Remscheid Erdogans Arm reicht bis nach Remscheid

Remscheid · Im Vorfeld der Lesung der Bundestagsabgeordneten der Linken, Sevin Dagdelen, gab es im Internet eine Hetzkampagne. Auch die Vorsitzende des Integrationsrates Ankay Nachtwein wurde attackiert. OB Mast-Weisz verurteilt die Hetze.

Zwei kräftige Männer kontrollieren die Türe hinter dem Rednerpult im großen Gemeindesaal des alevitischen Vereins an der Lenneper Straße 1. Die beiden Mitarbeiter des Staatsschutzes besprechen kurz, wo sie ihre Plätze während der Lesung aus dem Buch "Der Fall Erdogan" der Bundestagsabgeordneten der Linken, Sevin Dagdelen, einnehmen werden. Draußen im Hof stehen mehrere türkische Männer. Sie haben die Aufgabe, aufzupassen, dass keine Randalierer plötzlich den Saal stürmen. Eine Lesung mit Bodyguards für eine gewählte Bundestagsabgeordnete? So etwas hat es in Remscheid noch nicht gegeben.

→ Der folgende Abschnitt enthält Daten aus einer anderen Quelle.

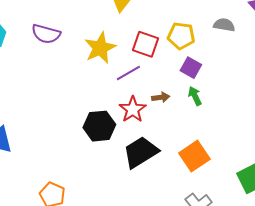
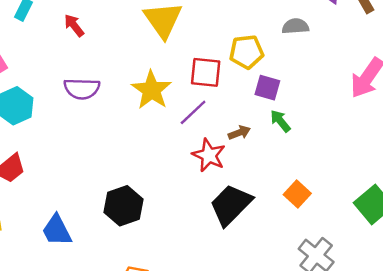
black hexagon: (99, 126) -> (124, 206), moved
orange square: (194, 156) -> (297, 194), size x0.7

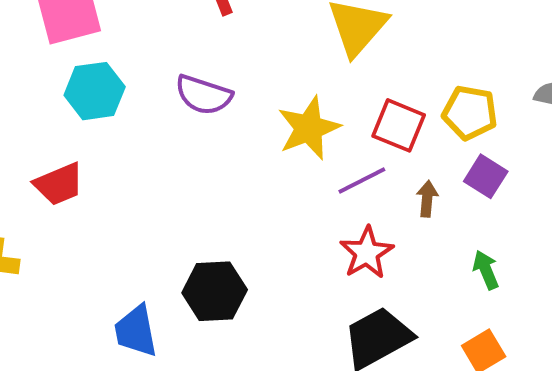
green arrow: (280, 121) -> (486, 270), moved
brown arrow: (239, 133) -> (427, 199), moved, turned -80
blue trapezoid: (57, 230) -> (136, 331), moved

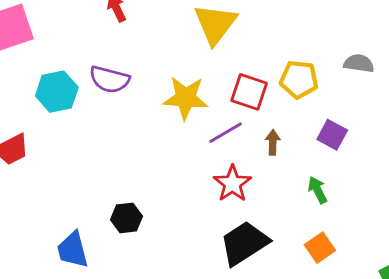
cyan hexagon: (95, 91) -> (57, 92), moved
yellow star: (309, 128) -> (186, 98), turned 30
purple square: (486, 176) -> (332, 135), moved
black hexagon: (215, 291) -> (127, 218), size x0.7

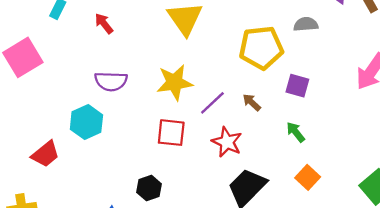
yellow pentagon: (299, 79) -> (261, 48), size x1.4
cyan hexagon: (57, 92) -> (86, 122), moved
red square: (249, 92) -> (171, 133), moved
brown arrow: (273, 142) -> (252, 102), turned -36

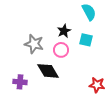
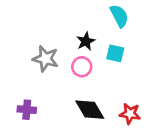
black diamond: (48, 71) -> (90, 110), moved

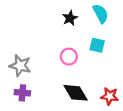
black star: (86, 41) -> (70, 18), moved
gray star: (46, 59) -> (20, 66), moved

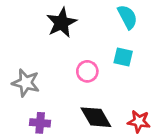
black star: (70, 18) -> (62, 23), moved, size x1.5
purple cross: (22, 93) -> (40, 123), moved

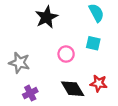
red star: (139, 121) -> (99, 83), moved
purple cross: (40, 123) -> (30, 93), turned -32

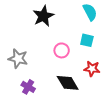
red star: (99, 83) -> (92, 69), moved
purple cross: (30, 93) -> (28, 87), turned -32

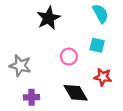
purple cross: (28, 87) -> (32, 97), turned -32

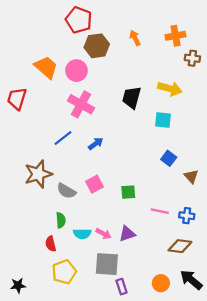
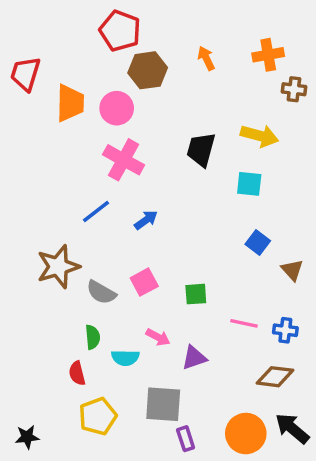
orange trapezoid: (46, 67) -> (70, 103), turned 50
red trapezoid: (17, 99) -> (25, 74), moved
pink arrow: (103, 234) -> (158, 337), moved
orange circle: (161, 283) -> (246, 434), size x1.5

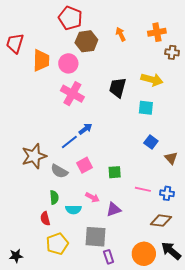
blue line: (96, 211) -> (69, 142), moved

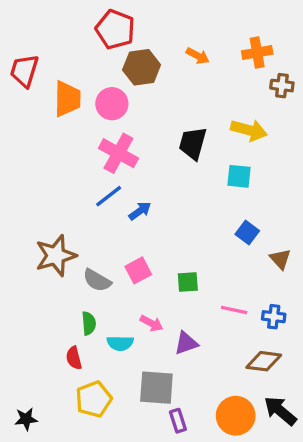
orange arrow: (121, 34) -> (198, 56), turned 144
blue line: (69, 142) -> (109, 196), moved

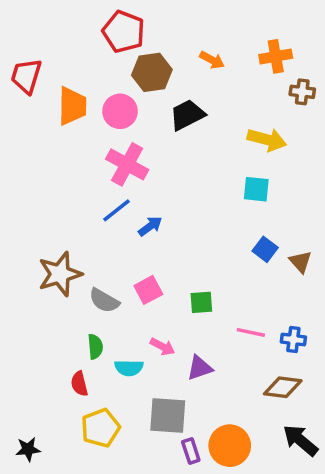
black trapezoid: (193, 143) -> (187, 115), moved, turned 48
brown triangle: (280, 259) -> (300, 262), moved
orange circle: (236, 416) -> (230, 446), moved

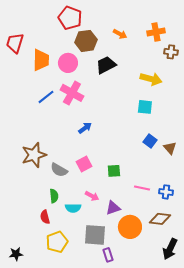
blue line: (116, 210) -> (46, 97), moved
black arrow: (300, 440) -> (170, 249), turned -105
orange circle: (230, 446) -> (130, 227), moved

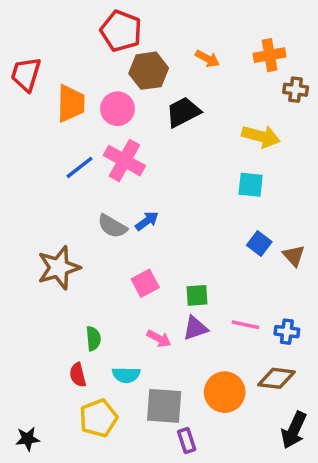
gray semicircle: (59, 170) -> (112, 226), moved
cyan semicircle: (73, 208) -> (126, 375), moved
purple triangle: (113, 208) -> (195, 328), moved

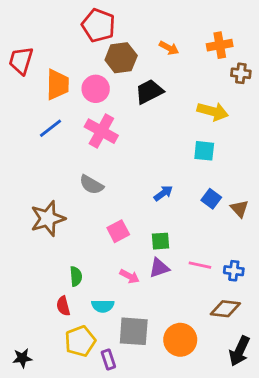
blue line: (79, 167) -> (51, 128), moved
blue arrow: (147, 221) -> (163, 193), moved
orange circle: (225, 392) -> (180, 340), moved
purple rectangle: (187, 441) -> (108, 360), moved

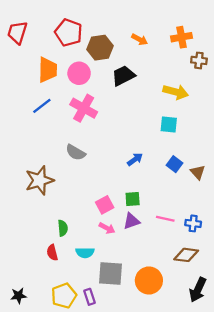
red pentagon: (98, 25) -> (69, 33), moved
red trapezoid: (21, 61) -> (17, 33), moved
pink square: (118, 231) -> (105, 205), moved
yellow pentagon: (80, 341) -> (64, 296), moved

Für Metin Arslanoglu, Vorsitzender der alevitischen Gemeinde, ein Beleg dafür, dass der Konflikt zwischen den Anhängern von Premierminister Erdogan und seinen politischen Gegnern längst in Remscheid angekommen ist. Auf seinem Handy hat Arslanoglu ein paar Hassbotschaften gespeichert. Es handelt sich um verbale Vernichtungsfeldzüge. Alle Besucher zeigen sich nach der zweistündigen Veranstaltung mit 170 Menschen erleichtert, dass es zu keinem Zwischenfall gekommen ist. Arslanoglu hat nach eigener Aussage mit den Vertretern der Ditib-Gemeinde und von Milli Görüs telefoniert, mit der Bitte, "ihre Jungs in Zaum zu halten". Doch zu einer echten Entspannung haben diese Gespräche offensichtlich nicht geführt. Immerhin sind ein paar der schlimmsten Kommentare zur Lesung nach zwei Tagen auf der Internetseite "Remscheid li Türkler" gelöscht worden. Nicht aber zum Beispiel Beschimpfungen gegen die Vorsitzende des Integrationsrates Ankay Nachtwein (SPD), die noch ein paar Stunden vor der Veranstaltung im Netz kursierten. Sie wird darin verdächtigt, Anhängerin der Terrororganisation PKK zu sein und auch in anderer Weise beschimpft. Oberbürgermeister Mast-Weisz zeigt sich empört über die Hetzkampagne. "Das Recht der freien Meinungsäußerung ist unumstößlich mit unserer freiheitlich-demokratischen Ordnung verbunden. Angriffe sind zu verurteilen und konsequent zu ahnden - auch das Internet ist kein rechtsfreier Raum", sagt der OB.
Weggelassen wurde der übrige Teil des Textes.